About 20 Action Now members and education organizers protested outside the By The Hand Club For Kids' location on the West Side last week to push back against the non-profit's involvement with plans for a new charter school in Chicago's Austin neighborhood.
The charter school operator Chicago Education Partnership (CEP) won conditional approval by the city's board of education to open a new Austin elementary campus in 2015. The effort to open the new charter is a partnership between CEP and By The Hand, which operates a "Christ-centered" after school program in Austin at 415 N. Laramie Ave.
CEP's design team includes By The Hand leaders, explained Dwayne Truss, an Austin resident with the Raise Your Hand education coalition. And By The Hand's Executive Director Donnita Travis is CEP's board chairperson.
"She's leading both of the organizations," said Action Now spokeswoman Aileen Kelleher. "I would say there's a conflict of interest there."
Travis declined to be interviewed for this story, but she did provide Progress Illinois with a statement:
By The Hand Club For Kids has proudly been a members of the Austin community for the past seven years. During that time, hundreds of Austin children have gone from failing in school to succeeding, some of whom have even gone on to college. By partnering with out local schools and their principals, we have identified children who would otherwise fail in school and likely drop out, giving them a second chance through tutoring, counseling, spiritual guidance and an opportunity to have an abundant life. We are partnering with Chicago Education Partnership to give more children in Austin a chance to succeed in school and to live successful lives.

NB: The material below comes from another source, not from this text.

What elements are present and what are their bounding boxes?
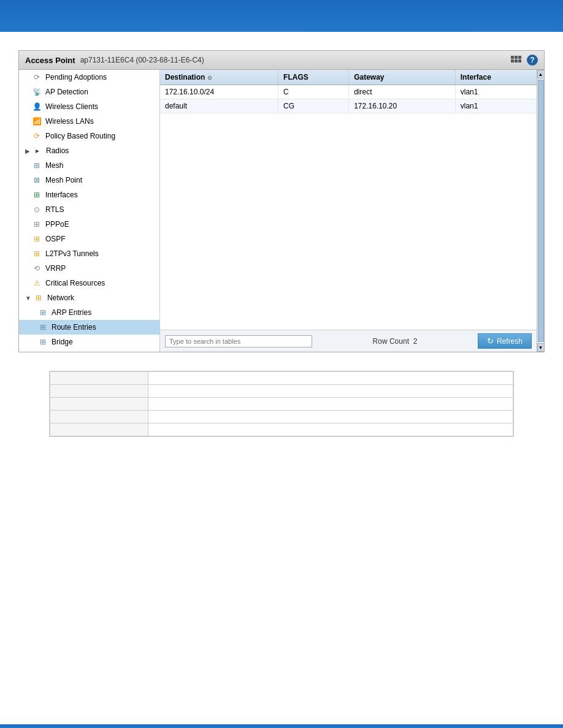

Last week, the Chicago Board of Education approved seven new charter campuses, including the proposal from CEP, which was approved with several conditions. Eleven proposals for other charter campuses were voted down and four were withdrawn.

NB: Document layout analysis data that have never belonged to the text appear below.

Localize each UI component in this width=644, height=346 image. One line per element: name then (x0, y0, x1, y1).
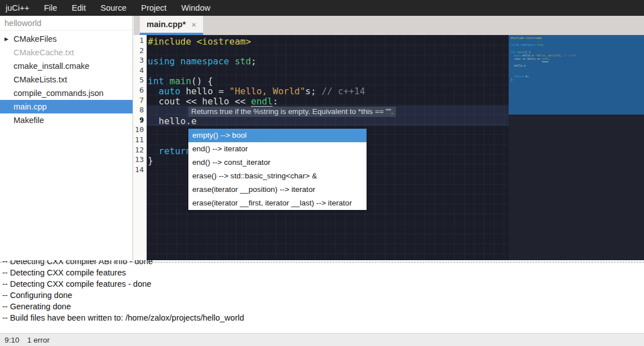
menu-item-juci[interactable]: juCi++ (6, 3, 29, 12)
line-number: 2 (133, 46, 147, 56)
file-tree-item-cmakecache-txt[interactable]: CMakeCache.txt (0, 46, 133, 59)
line-number: 6 (133, 86, 147, 96)
code-line[interactable]: auto hello = "Hello, World"s; // c++14 (148, 86, 509, 96)
expander-triangle-icon[interactable]: ▶ (5, 32, 8, 46)
menu-item-window[interactable]: Window (181, 3, 210, 12)
autocomplete-item[interactable]: empty() --> bool (188, 129, 367, 142)
line-number-gutter: 1234567891011121314 (133, 35, 147, 260)
file-tree-panel: helloworld ▶CMakeFilesCMakeCache.txtcmak… (0, 16, 133, 260)
minimap-line (511, 82, 576, 85)
file-name-label: Makefile (14, 116, 44, 125)
doc-tooltip: Returns true if the %string is empty. Eq… (188, 107, 396, 117)
build-output-panel: -- Detecting CXX compiler ABI info - don… (0, 260, 644, 333)
juci-window: juCi++FileEditSourceProjectWindow hellow… (0, 0, 644, 346)
file-tree-item-cmakefiles[interactable]: ▶CMakeFiles (0, 32, 133, 46)
output-line: -- Configuring done (2, 290, 644, 301)
line-number: 11 (133, 135, 147, 146)
output-line: -- Detecting CXX compiler ABI info - don… (2, 260, 644, 267)
autocomplete-item[interactable]: erase() --> std::basic_string<char> & (188, 169, 367, 183)
line-number: 4 (133, 66, 147, 76)
autocomplete-item[interactable]: erase(iterator __first, iterator __last)… (188, 196, 367, 210)
line-number: 9 (133, 116, 147, 126)
close-tab-icon[interactable]: × (191, 20, 196, 29)
output-line: -- Detecting CXX compile features (2, 267, 644, 278)
menu-item-source[interactable]: Source (100, 3, 126, 12)
tab-bar: main.cpp* × (134, 16, 644, 35)
minimap-code: #include <iostream>using namespace std;i… (511, 37, 576, 85)
output-line: -- Build files have been written to: /ho… (2, 312, 644, 323)
file-name-label: main.cpp (14, 102, 47, 111)
pane-splitter[interactable] (0, 262, 644, 262)
line-number: 8 (133, 106, 147, 116)
file-tree: ▶CMakeFilesCMakeCache.txtcmake_install.c… (0, 30, 133, 127)
cursor-position: 9:10 (5, 336, 19, 344)
line-number: 1 (133, 36, 147, 46)
line-number: 14 (133, 165, 147, 176)
code-line[interactable]: hello.e (148, 116, 509, 126)
file-tree-item-compile-commands-json[interactable]: compile_commands.json (0, 86, 133, 100)
file-name-label: CMakeFiles (14, 34, 57, 43)
output-line: -- Detecting CXX compile features - done (2, 278, 644, 290)
file-name-label: cmake_install.cmake (14, 62, 90, 71)
autocomplete-item[interactable]: erase(iterator __position) --> iterator (188, 183, 367, 196)
menu-bar: juCi++FileEditSourceProjectWindow (0, 0, 644, 16)
autocomplete-item[interactable]: end() --> iterator (188, 142, 367, 156)
line-number: 3 (133, 56, 147, 66)
output-line: -- Generating done (2, 301, 644, 312)
file-tree-item-cmakelists-txt[interactable]: CMakeLists.txt (0, 73, 133, 86)
code-line[interactable]: cout << hello << endl: (148, 96, 509, 106)
file-tree-item-main-cpp[interactable]: main.cpp (0, 100, 133, 113)
autocomplete-popup: empty() --> boolend() --> iteratorend() … (188, 129, 367, 210)
line-number: 7 (133, 96, 147, 106)
code-line[interactable]: int main() { (148, 76, 509, 86)
line-number: 10 (133, 125, 147, 135)
line-number: 12 (133, 146, 147, 156)
error-count: 1 error (27, 336, 50, 344)
menu-item-project[interactable]: Project (141, 3, 166, 12)
tab-label: main.cpp* (147, 20, 186, 29)
code-line[interactable] (148, 66, 509, 76)
menu-item-file[interactable]: File (44, 3, 57, 12)
minimap[interactable]: #include <iostream>using namespace std;i… (509, 35, 644, 260)
file-name-label: compile_commands.json (14, 89, 104, 98)
project-name: helloworld (0, 16, 133, 30)
status-bar: 9:10 1 error (0, 333, 644, 346)
autocomplete-item[interactable]: end() --> const_iterator (188, 156, 367, 169)
file-tree-item-makefile[interactable]: Makefile (0, 113, 133, 127)
editor-pane: 1234567891011121314 #include <iostream>u… (133, 35, 644, 260)
code-line[interactable]: using namespace std; (148, 56, 509, 66)
line-number: 13 (133, 155, 147, 165)
tab-main-cpp[interactable]: main.cpp* × (140, 16, 203, 35)
line-number: 5 (133, 76, 147, 86)
file-name-label: CMakeCache.txt (14, 48, 74, 57)
code-line[interactable] (148, 46, 509, 56)
menu-item-edit[interactable]: Edit (72, 3, 86, 12)
file-name-label: CMakeLists.txt (14, 75, 67, 84)
file-tree-item-cmake-install-cmake[interactable]: cmake_install.cmake (0, 59, 133, 73)
code-line[interactable]: #include <iostream> (148, 36, 509, 46)
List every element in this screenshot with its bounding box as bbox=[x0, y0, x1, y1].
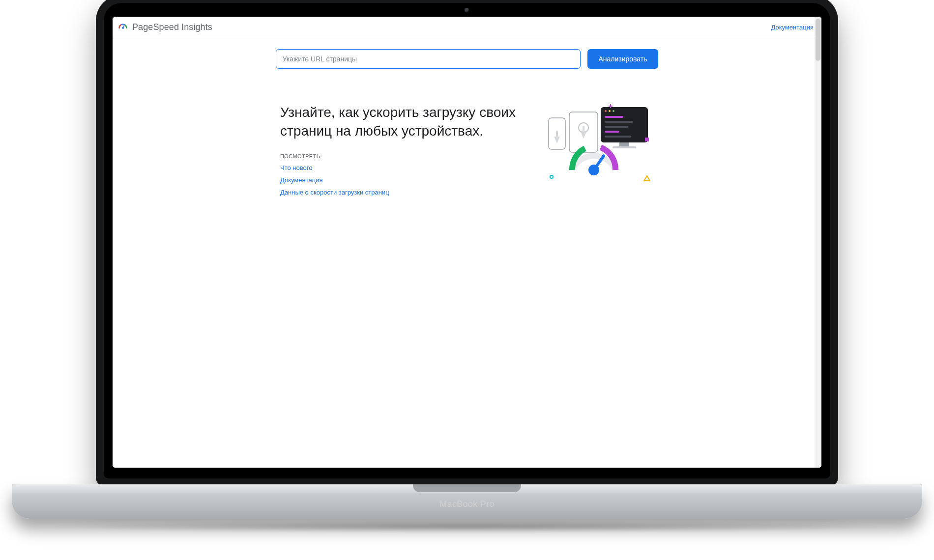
camera-icon bbox=[465, 8, 469, 13]
hero-headline: Узнайте, как ускорить загрузку своих стр… bbox=[280, 103, 522, 140]
svg-point-7 bbox=[609, 110, 611, 112]
brand[interactable]: PageSpeed Insights bbox=[117, 21, 212, 34]
trackpad-notch bbox=[413, 484, 521, 492]
hero-text: Узнайте, как ускорить загрузку своих стр… bbox=[280, 103, 522, 196]
svg-point-8 bbox=[613, 110, 614, 112]
laptop-lid: PageSpeed Insights Документация Анализир… bbox=[96, 0, 838, 486]
hero: Узнайте, как ускорить загрузку своих стр… bbox=[280, 103, 654, 196]
link-documentation[interactable]: Документация bbox=[280, 176, 522, 184]
svg-point-18 bbox=[550, 175, 553, 178]
hero-illustration bbox=[546, 103, 654, 184]
link-whats-new[interactable]: Что нового bbox=[280, 164, 522, 171]
device-label: MacBook Pro bbox=[439, 499, 494, 509]
device-frame: PageSpeed Insights Документация Анализир… bbox=[0, 0, 934, 560]
analyze-form: Анализировать bbox=[113, 38, 821, 74]
svg-point-6 bbox=[605, 110, 607, 112]
scrollbar-thumb[interactable] bbox=[816, 19, 820, 61]
shadow bbox=[44, 521, 890, 532]
svg-rect-15 bbox=[613, 146, 636, 148]
svg-rect-12 bbox=[605, 131, 619, 133]
svg-rect-14 bbox=[619, 142, 629, 146]
svg-rect-13 bbox=[605, 136, 631, 138]
svg-rect-9 bbox=[605, 116, 623, 118]
page: PageSpeed Insights Документация Анализир… bbox=[113, 17, 821, 468]
pagespeed-logo-icon bbox=[117, 21, 128, 34]
svg-rect-11 bbox=[605, 126, 628, 128]
brand-name: PageSpeed Insights bbox=[132, 22, 212, 32]
hero-section-label: ПОСМОТРЕТЬ bbox=[280, 153, 522, 159]
url-input[interactable] bbox=[276, 49, 581, 69]
svg-rect-19 bbox=[645, 138, 649, 141]
documentation-link[interactable]: Документация bbox=[771, 24, 814, 31]
screen: PageSpeed Insights Документация Анализир… bbox=[113, 17, 821, 468]
link-speed-data[interactable]: Данные о скорости загрузки страниц bbox=[280, 189, 522, 196]
scrollbar[interactable] bbox=[815, 17, 821, 468]
analyze-button[interactable]: Анализировать bbox=[587, 49, 658, 69]
app-header: PageSpeed Insights Документация bbox=[113, 17, 821, 38]
svg-rect-10 bbox=[605, 121, 633, 123]
screen-bezel: PageSpeed Insights Документация Анализир… bbox=[104, 3, 830, 478]
hero-links: Что нового Документация Данные о скорост… bbox=[280, 164, 522, 196]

The proposed CEP school would serve grades K-8. Grades K-6 would be located at a new site at 400 N. Leamington Ave., while grades 7 and 8 would be located at 415 N. Laramie, By The Hand's current Austin location. The proposed school would open in 2015 serving kindergarten and first graders. A grade level would be added each year after that to accommodate up to eighth-grade students. The school's full approval is contingent upon CEP providing more details on its curriculum and other educational data. Following the board of ed meeting, CEP Executive Director Mike Rogers said the conditions would delay their construction schedule, but the school's officials plan to work with CPS to get full approval as quickly as possible.
But some residents in the Austin area do not want to see the school set up shop in their neighborhood. Zerlina Smith, a Austin resident and Action Now member, said the community does not need any new schools, including charters. Austin already saw four of its neighborhood elementary schools shuttered last year due to reported "underutilization" and CPS' $1 billion budget deficit. Many of the schools that didn't close in the area saw their budgets slashed this school year to help plug the district's budget hole.

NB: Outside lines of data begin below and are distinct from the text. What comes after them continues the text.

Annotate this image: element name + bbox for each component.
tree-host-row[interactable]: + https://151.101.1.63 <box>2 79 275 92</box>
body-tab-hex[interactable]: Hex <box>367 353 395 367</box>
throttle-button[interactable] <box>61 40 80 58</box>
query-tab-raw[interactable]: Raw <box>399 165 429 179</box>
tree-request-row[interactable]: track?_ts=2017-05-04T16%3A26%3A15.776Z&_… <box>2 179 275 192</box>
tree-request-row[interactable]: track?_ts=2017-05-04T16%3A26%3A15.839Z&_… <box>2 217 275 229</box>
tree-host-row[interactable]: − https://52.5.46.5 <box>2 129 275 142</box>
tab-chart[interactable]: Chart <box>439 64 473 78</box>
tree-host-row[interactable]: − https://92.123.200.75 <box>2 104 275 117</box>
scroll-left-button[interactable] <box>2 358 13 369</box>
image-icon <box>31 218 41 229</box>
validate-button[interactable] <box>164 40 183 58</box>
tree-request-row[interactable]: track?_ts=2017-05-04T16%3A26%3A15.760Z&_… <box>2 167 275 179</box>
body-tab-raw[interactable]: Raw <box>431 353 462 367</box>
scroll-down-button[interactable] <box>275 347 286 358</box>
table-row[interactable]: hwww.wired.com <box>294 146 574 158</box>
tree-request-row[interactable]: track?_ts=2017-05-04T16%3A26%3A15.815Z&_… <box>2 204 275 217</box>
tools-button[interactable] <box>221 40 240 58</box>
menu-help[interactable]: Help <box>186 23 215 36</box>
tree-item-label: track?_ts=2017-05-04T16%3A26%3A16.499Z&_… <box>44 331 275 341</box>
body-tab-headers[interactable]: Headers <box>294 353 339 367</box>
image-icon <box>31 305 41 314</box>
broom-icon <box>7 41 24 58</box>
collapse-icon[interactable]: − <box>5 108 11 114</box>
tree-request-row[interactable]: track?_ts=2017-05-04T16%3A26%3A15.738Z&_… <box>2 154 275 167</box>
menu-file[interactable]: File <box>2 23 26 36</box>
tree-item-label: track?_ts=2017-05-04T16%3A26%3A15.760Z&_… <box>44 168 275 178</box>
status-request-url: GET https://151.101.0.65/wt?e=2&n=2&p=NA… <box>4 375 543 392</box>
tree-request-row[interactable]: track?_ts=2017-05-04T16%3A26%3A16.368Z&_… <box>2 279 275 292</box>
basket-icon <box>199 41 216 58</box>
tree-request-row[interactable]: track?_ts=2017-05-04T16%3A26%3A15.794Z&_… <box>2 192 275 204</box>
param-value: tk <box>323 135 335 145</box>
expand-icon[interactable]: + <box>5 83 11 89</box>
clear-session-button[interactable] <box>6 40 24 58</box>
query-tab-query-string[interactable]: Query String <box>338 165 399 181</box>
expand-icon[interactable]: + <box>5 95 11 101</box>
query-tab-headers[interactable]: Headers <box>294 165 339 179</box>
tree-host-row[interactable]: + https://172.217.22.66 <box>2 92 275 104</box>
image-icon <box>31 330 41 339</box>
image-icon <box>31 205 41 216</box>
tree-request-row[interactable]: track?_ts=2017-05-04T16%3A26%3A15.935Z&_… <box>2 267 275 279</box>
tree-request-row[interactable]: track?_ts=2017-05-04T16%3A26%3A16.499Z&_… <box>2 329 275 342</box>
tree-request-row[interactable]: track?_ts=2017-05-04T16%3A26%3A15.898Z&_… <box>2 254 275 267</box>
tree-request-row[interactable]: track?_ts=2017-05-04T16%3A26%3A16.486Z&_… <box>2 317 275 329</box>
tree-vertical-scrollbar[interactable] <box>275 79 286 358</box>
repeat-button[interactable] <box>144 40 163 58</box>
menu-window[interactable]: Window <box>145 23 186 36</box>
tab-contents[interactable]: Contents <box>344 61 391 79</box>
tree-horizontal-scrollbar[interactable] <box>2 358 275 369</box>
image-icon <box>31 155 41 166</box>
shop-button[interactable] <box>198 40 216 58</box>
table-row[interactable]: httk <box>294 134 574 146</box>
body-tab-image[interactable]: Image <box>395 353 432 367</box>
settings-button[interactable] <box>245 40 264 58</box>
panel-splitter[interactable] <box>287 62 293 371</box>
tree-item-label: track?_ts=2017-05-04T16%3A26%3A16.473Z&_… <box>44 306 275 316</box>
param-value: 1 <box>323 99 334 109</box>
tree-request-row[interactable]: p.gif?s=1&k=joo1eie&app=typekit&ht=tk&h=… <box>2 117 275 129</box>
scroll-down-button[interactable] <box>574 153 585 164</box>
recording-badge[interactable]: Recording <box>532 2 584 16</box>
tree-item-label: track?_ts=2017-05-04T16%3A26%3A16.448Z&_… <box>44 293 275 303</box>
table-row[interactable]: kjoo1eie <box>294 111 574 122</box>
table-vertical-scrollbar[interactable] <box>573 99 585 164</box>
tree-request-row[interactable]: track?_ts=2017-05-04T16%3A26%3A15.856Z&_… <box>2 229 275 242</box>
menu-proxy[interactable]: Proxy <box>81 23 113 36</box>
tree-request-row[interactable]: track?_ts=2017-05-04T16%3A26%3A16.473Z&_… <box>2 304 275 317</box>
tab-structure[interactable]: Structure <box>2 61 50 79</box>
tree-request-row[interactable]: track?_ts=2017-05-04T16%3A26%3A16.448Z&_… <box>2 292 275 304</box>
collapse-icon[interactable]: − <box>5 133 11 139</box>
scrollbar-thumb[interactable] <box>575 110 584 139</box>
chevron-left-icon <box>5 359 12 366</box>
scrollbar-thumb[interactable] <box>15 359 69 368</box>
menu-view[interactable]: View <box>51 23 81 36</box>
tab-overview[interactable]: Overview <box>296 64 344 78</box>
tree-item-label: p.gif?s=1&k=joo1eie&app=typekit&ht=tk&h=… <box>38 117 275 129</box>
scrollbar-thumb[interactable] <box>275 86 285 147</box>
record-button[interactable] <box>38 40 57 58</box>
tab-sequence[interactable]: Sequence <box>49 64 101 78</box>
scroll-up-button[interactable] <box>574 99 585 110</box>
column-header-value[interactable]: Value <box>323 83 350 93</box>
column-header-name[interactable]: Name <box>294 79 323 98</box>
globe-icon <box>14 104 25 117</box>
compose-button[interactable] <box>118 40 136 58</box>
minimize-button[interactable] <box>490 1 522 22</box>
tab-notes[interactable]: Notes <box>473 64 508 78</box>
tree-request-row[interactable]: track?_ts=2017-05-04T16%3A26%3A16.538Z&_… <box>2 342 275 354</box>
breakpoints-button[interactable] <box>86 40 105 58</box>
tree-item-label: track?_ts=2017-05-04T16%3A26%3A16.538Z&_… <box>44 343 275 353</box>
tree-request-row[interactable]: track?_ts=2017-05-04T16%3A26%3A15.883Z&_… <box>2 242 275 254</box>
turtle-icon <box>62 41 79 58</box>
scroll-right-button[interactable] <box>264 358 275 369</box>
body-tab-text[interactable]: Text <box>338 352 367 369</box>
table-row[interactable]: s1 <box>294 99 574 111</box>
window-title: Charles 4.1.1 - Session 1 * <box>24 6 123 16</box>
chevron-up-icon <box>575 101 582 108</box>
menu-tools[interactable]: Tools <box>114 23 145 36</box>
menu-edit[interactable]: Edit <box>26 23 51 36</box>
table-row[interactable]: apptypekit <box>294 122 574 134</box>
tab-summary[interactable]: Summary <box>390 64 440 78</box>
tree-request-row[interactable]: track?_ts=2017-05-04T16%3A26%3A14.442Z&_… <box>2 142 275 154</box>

"If they can prove to us that bringing a new charter school to the community is beneficial, not just to the children but also the parents and the community members of the Austin community, then I can see it being beneficial. But right now, they cannot give us any information on the actual proposal or what's going to be inside the school," Smith said. "I'm upset, personally, because it doesn't benefit the family, as CPS schools supposedly state they do."
The education activists are also worried that the CEP charter campus will drain resources from existing traditional schools in the neighborhood, especially since CPS faces a more than $900 million deficit next school year.
"(CPS) used every criteria they could think of as a basis for closing (schools), but now with the lack of money that they said was one of the driving reasons for closing schools, now they're supplying money to open charters, and it doesn't make sense," said Tammie Vinson, a special education teacher at Oscar DePriest Elementary in Austin. "Charter schools are not outperforming public schools. Charter schools have uneven discipline. There are so many reasons that they're not a good idea, and it's a waste of taxpayers' money."
Also, if district-run neighborhood schools lose students to the new charters, they will receive less funding due to CPS’ per-pupil budgeting formula.
"As soon as you lose a student, you lose the budgeting," Vinson added. "So you lose positions, you lose all sorts of money that would come into that school."
Organizers also questioned By The Hand's affiliation with the Moody Bible Institute.
"You're blurring this whole line between church and state, because you got Moody who is a big supporter of By The Hand Club," Truss said. "Don't get me wrong, we appreciate the wraparound services and what (By The Hand) does outside of that context, but if you look at their annual report, they're blatantly saying that kids that come to their after school program, they encourage them to go to church on Sunday."